Don’t Believe These 8 Fitness Myths: Experts Explain Why

Doing exercise the right way can benefit your health. But following bad advice can harm you. Many myths still exist in the fitness world, because science changes.

The New York Times asked more than a dozen fitness experts to reveal the myths they see most often among their clients and patients, and that they want to debunk once and for all.

Myth 1: You should stretch before you work out.
You may think that you should stretch for a few minutes before exercising. But recent studies have shown that this does not help you avoid injury and may even harm you. This is because stretching a muscle for more than 90 seconds makes it weaker for a while. For the best way to get ready for a workout, try a dynamic warm-up — a series of active exercises that get your blood flowing and gently stress your muscles.

Myth 2: You need to lift heavy weights to build muscle.
A lot of research now shows that lifting relatively light weights for, say, 30 repetitions is just as good for building muscle and strength as lifting weights that feel heavier for five to 12 reps. It’s up to you.

Myth 3: Running ruins your knees.
Don’t worry, research has shown that running does not increase your chance of osteoarthritis, and may even help your knees avoid the condition. In fact, being inactive increases your risk of getting osteoarthritis, along with age, weight and genetics.

Myth 4: Walking is enough to keep you fit as you age.
Walking is a popular and beneficial activity for many seniors. It can reduce the risk of heart disease, diabetes and some cancers, as well as early death. And it’s easy to do. But walking alone is not enough to stay fit as you age. Your muscle mass starts to decline in your 30s, so you also need to do strength training. Otherwise, you may lose the ability to do daily activities that require strength or power. To prevent this, add at least two 20-minute strength-training sessions every week to your walks.
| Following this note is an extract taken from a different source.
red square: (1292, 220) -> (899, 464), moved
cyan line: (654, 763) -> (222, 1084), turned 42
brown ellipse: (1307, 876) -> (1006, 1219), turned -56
Myth 5: Modifications are for beginners.
Doing a less-hard version of an exercise — like a push-up or plank with your knees on the ground — is not a sign of weakness or inexperience or regression. It is a sign of awareness and safety. Our bodies have different needs on different days, and modifying exercises helps us improve our form and the mind-body connection.

Myth 6: Runners and cyclists don’t need to strength-train their lower body.
Runners and cyclists often resist strength-training their lower body. But hitting the pavement or pedaling hard does not make their lower body strong enough to grow their muscles significantly. A strength-training routine that includes squats, lunges, glute bridges and pointers can boost bone density and lower the risk of injury — and improve their running or cycling performance, too.
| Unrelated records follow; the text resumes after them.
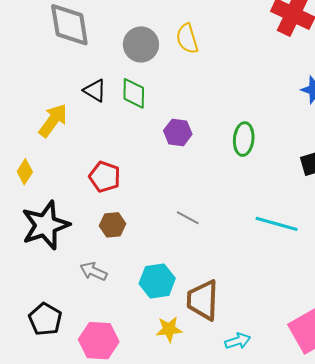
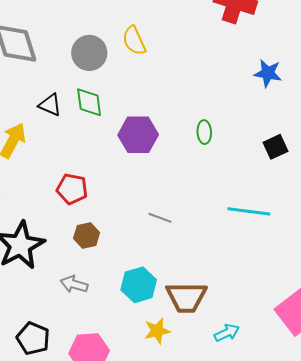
purple hexagon: (178, 132) -> (138, 135), size x1.4
green ellipse: (244, 139) -> (204, 132), size x0.7
brown trapezoid: (203, 300) -> (186, 297), turned -84

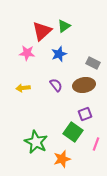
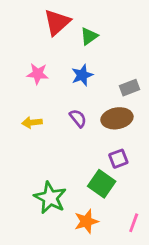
red triangle: (42, 31) -> (57, 22), moved
gray rectangle: (93, 63) -> (130, 88), turned -48
pink line: (96, 144) -> (134, 223), moved

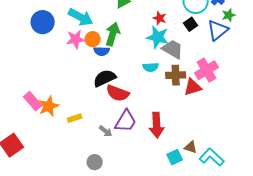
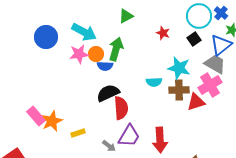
cyan star: (158, 37) -> (179, 68), moved
gray trapezoid: (173, 49) -> (215, 64), moved
red semicircle: (118, 93) -> (121, 108), turned -115

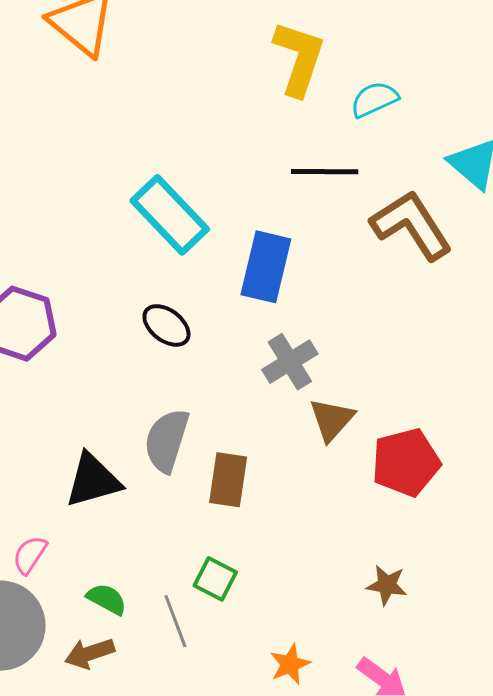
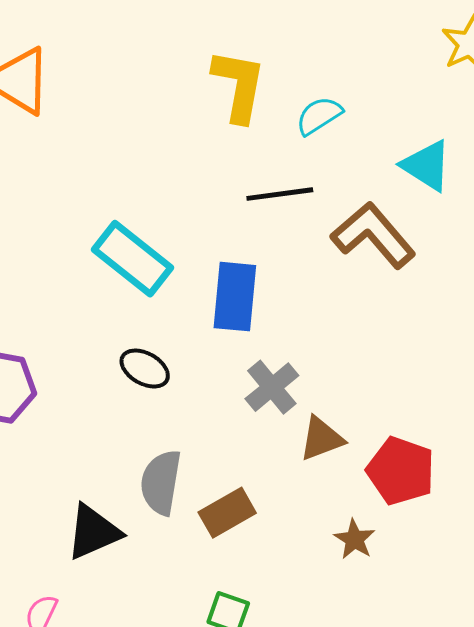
brown triangle: (332, 420) -> (321, 439), turned 36
red pentagon: (406, 462) -> (401, 471), turned -30
brown rectangle: (228, 480) -> (227, 513), turned 60
brown star: (387, 585) -> (354, 539), moved, turned 30

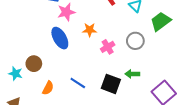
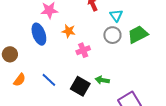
gray circle: (135, 41) -> (112, 35), moved

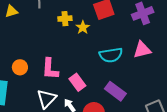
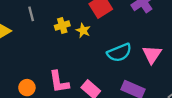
pink triangle: (142, 50) -> (152, 54), moved, turned -30

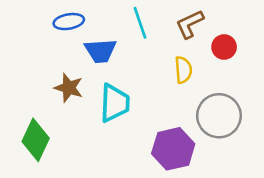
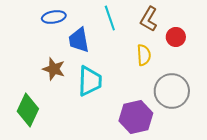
brown L-shape: (190, 24) -> (149, 19), turned -35
blue trapezoid: (101, 51) -> (79, 40), turned 84

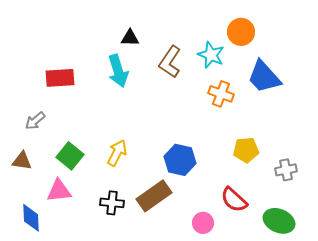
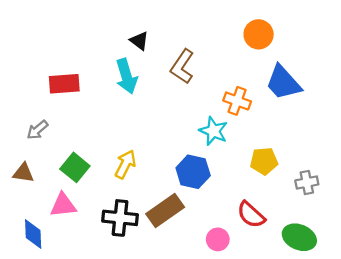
black triangle: (130, 38) -> (139, 41), turned 36
cyan star: (211, 55) -> (213, 131), moved
black cross: (112, 203) -> (120, 218), size x1.4

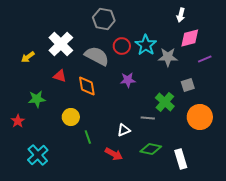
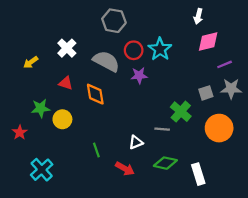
white cross: (61, 44) -> (67, 48), size x0.7
gray star: (168, 57) -> (231, 89), moved
purple star: (128, 80) -> (139, 75), moved
yellow circle: (71, 117) -> (62, 119), moved

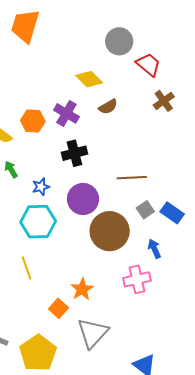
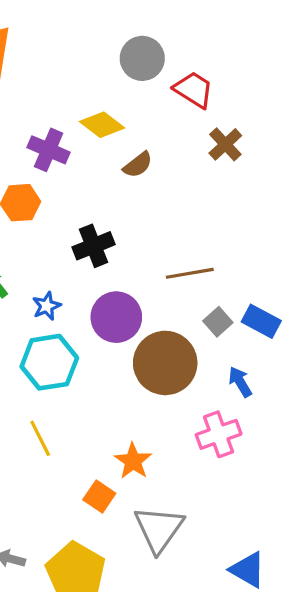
purple cross: (66, 113) -> (49, 150), moved

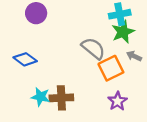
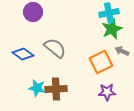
gray semicircle: (93, 48) -> (55, 48), moved
purple star: (118, 101) -> (107, 92), turned 30

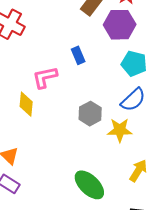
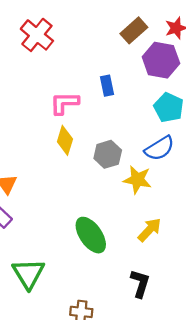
yellow diamond: (26, 104) -> (65, 140), moved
Myth 7: You need 10,000 steps a day to be healthy.
Wrong. Exercise scientists proved this wrong years ago, but many still think it’s a measure of good health. latest research suggests that the health benefits of walking level off at around 7,500 steps, but even as few as 4,000 steps per day can lower the risk of dying from any cause.
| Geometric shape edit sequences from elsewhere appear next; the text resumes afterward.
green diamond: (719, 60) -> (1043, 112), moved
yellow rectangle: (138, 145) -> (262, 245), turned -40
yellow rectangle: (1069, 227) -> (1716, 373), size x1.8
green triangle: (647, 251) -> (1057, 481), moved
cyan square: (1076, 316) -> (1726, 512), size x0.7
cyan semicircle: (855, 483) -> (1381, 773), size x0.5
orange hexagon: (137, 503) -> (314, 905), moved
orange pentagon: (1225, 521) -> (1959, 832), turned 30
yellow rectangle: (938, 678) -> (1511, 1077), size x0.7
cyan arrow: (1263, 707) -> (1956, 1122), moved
Myth 8: You recover better from a hard workout by taking an ice bath.
A freezing tub after a tough workout may seem like a good way to avoid injury, since it lowers inflammation. But this has a downside. Not all inflammation is bad, and taking an ice bath after every workout can stop or slow down the healing process. When you exercise, you cause good inflammation by stressing your muscles on purpose, and as the body heals, it gets stronger. If you have a specific injury after a workout, you should either ice the injury itself or wait a day before taking a cold plunge, to let your muscles start healing. The same idea applies to painkillers like NSAIDs: Because they lower inflammation, you should only use them after a workout if you have an injury. Otherwise, you cancel out your training. Cold water immersion can stop inflammation very well, but you have to use it when you want to stop inflammation and not after every workout. For overall recovery after a workout, studies show that saunas may be better and safer.